Right On, Dorians, Right On


The 15th annual Dorian Awards nominations dropped last night -- these are voted on by the members of GALECA: The Society of LGBTQ Entertainment Critics, of which I am a member -- and we did a good job this year y'all. Specifically because of all the love we showered on Andrew Haigh's All of Us Strangers aka my favorite movie of 2023, which received a well-earned nine nominations. Even the movies I didn't like -- things like Barbie and The Holdovers -- I can't quibble with the nominations they did get since I know I'm an outlier there... and especially since we didn't nominate Maestro for shit. Haha! Fuck that movie -- I'm proud that our collection of queer journalists saw through that thing's hetero-lensed shame-y bullshit. Anyway altogether these are a stellar group of nominees. We'll announce our winners on February 26th -- if you want to make the case for my cote on anything do so in the comments! I'm not easily swayed -- I don't know if you've noticed but I tend to have strong opinions, haha -- but I'd love to hear your thoughts. Hit the jump for the press release and all of the nominees...

Monday, February 05, 2024

Strangers Come Home


Heads up -- the best movie of 2023 is hitting streaming in a couple of weeks!
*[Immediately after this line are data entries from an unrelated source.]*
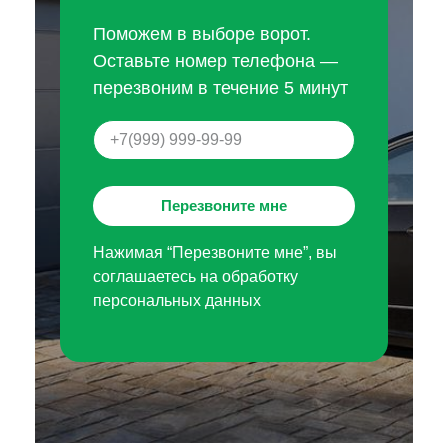
Поможем в выборе ворот.
Оставьте номер телефона —
перезвоним в течение 5 минут
Перезвоните мне
Нажимая “Перезвоните мне”, вы
соглашаетесь на обработку
персональных данных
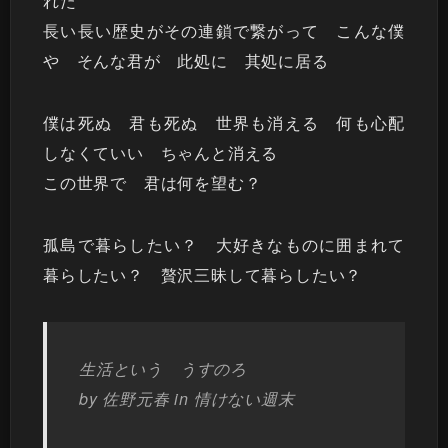
れた
長い長い歴史がその連鎖で繋がって こんな僕
や そんな君が 此処に 其処に居る
僕は死ぬ 君も死ぬ 世界も消える 何も心配
しなくていい ちゃんと消える
この世界で 君は何を望む？
孤島で暮らしたい？ 大好きなものに囲まれて
暮らしたい？ 贅沢三昧して暮らしたい？
生活という うすのろ
by 佐野元春 in 情けない週末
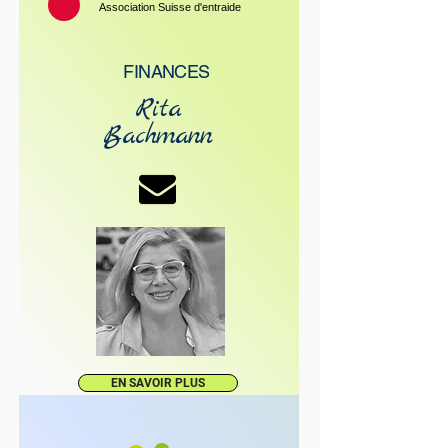
Association Suisse d'entraide
FINANCES
Rita
Bachmann
EN SAVOIR PLUS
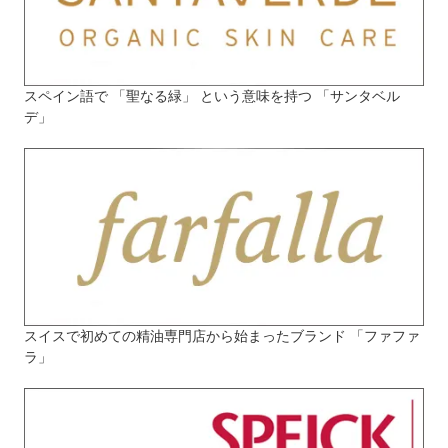
スペイン語で 「聖なる緑」 という意味を持つ 「サンタベル
デ」
スイスで初めての精油専門店から始まったブランド 「ファファ
ラ」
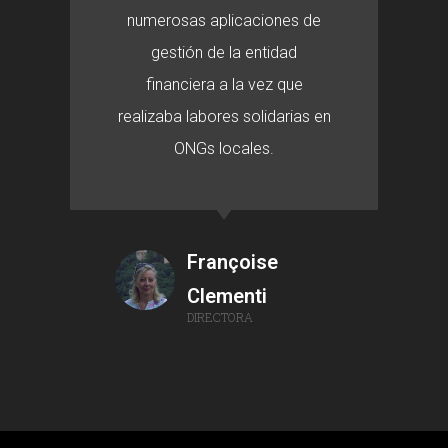
numerosas aplicaciones de
gestión de la entidad
financiera a la vez que
realizaba labores solidarias en
ONGs locales.
Françoise
Clementi
DIRECTORA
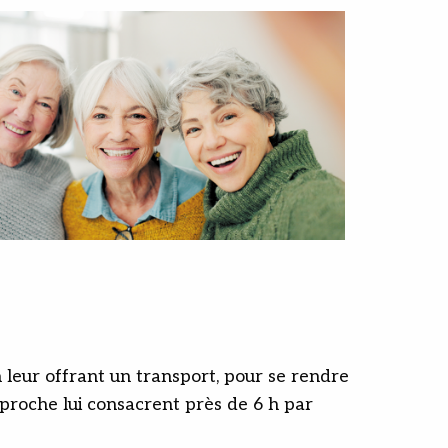
 leur offrant un transport, pour se rendre
proche lui consacrent près de 6 h par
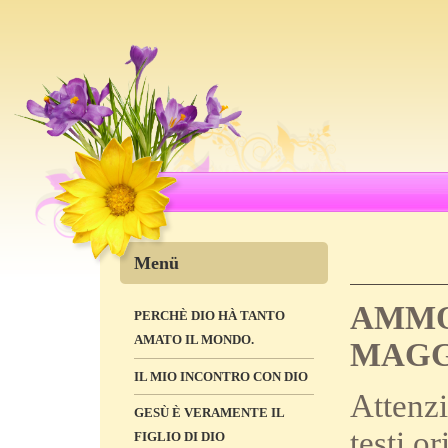
Menü
AMMO
PERCHÈ DIO HÀ TANTO
AMATO IL MONDO.
MAGG
IL MIO INCONTRO CON DIO
Attenzi
GESÙ È VERAMENTE IL
testi o
FIGLIO DI DIO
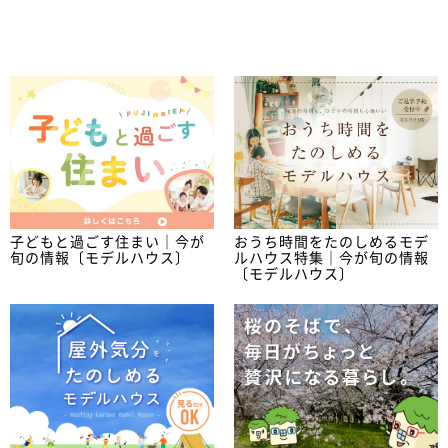
子どもと過ごす住まい｜今が
おうち時間をたのしめるモデ
旬の情報〔モデルハウス〕
ルハウス特集｜今が旬の情報
〔モデルハウス〕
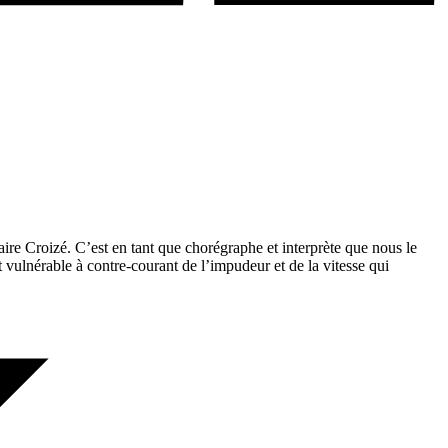
re Croizé. C’est en tant que chorégraphe et interprète que nous le
t vulnérable à contre-courant de l’impudeur et de la vitesse qui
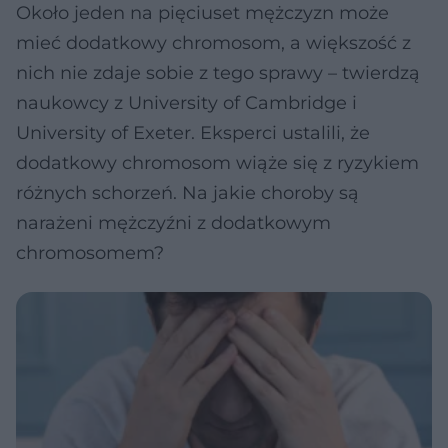
Około jeden na pięciuset mężczyzn może
mieć dodatkowy chromosom, a większość z
nich nie zdaje sobie z tego sprawy – twierdzą
naukowcy z University of Cambridge i
University of Exeter. Eksperci ustalili, że
dodatkowy chromosom wiąże się z ryzykiem
różnych schorzeń. Na jakie choroby są
narażeni mężczyźni z dodatkowym
chromosomem?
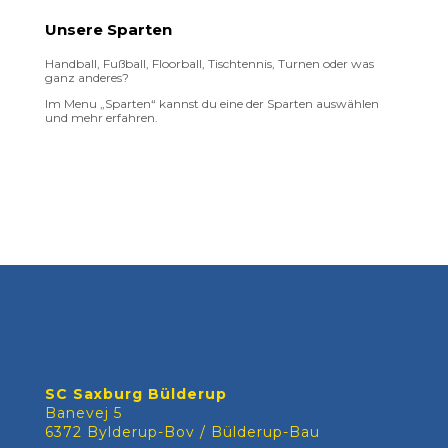
Unsere Sparten
Handball, Fußball, Floorball, Tischtennis, Turnen oder was
ganz anderes?
Im Menu „Sparten“ kannst du eine der Sparten auswählen
und mehr erfahren.
SC Saxburg Bülderup
Banevej 5
6372 Bylderup-Bov / Bülderup-Bau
Andrew Haigh's All of Us Strangers will be on Hulu on February 22nd. I know it's been kind of hard for people to see the movie -- the release strategy has been pretty shitty and drawn out -- so this'll make it easy for you all, finally. Click here for my review if you missed it. It was nice to see the film -- which our filthy stupid Oscars totally ignored -- get a bunch of awards (alongside my second favorite film of 2023, Jonathan Glazer's The Zone of Interest) at the London Critics Circle Film Awards over the weekend -- some people have taste at least!